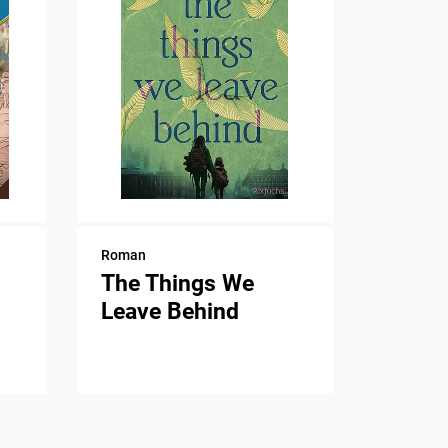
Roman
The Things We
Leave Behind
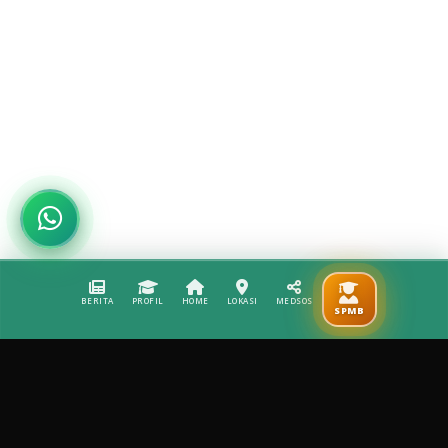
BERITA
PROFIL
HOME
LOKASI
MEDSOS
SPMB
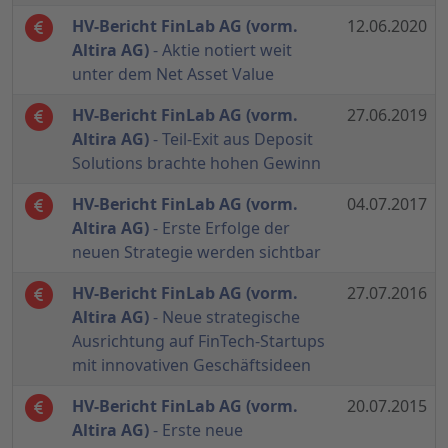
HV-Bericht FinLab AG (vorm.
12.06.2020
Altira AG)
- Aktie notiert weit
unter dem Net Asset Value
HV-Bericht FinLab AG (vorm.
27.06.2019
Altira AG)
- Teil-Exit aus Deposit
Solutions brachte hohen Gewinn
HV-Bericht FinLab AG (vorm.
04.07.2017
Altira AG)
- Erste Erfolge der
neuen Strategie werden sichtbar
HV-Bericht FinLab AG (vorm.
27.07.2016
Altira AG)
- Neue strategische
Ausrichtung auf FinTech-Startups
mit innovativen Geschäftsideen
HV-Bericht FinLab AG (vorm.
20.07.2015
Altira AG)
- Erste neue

------------------------------------------------------------------------

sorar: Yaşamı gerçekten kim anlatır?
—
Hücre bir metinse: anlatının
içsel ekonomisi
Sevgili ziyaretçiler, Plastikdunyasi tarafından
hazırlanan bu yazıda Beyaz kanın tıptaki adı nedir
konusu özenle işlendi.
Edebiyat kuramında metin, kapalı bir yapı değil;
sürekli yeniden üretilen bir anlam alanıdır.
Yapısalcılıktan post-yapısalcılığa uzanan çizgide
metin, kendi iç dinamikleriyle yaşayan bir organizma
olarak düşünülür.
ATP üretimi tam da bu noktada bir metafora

------------------------------------------------------------------------

A word-for-word copy of the lines above from the one with "Hücre bir metinse: anlatının" through the one with "sürekli yeniden üretilen bir anlam alanıdır.", inclusive, is the only output wanted.

Hücre bir metinse: anlatının
içsel ekonomisi
Sevgili ziyaretçiler, Plastikdunyasi tarafından
hazırlanan bu yazıda Beyaz kanın tıptaki adı nedir
konusu özenle işlendi.
Edebiyat kuramında metin, kapalı bir yapı değil;
sürekli yeniden üretilen bir anlam alanıdır.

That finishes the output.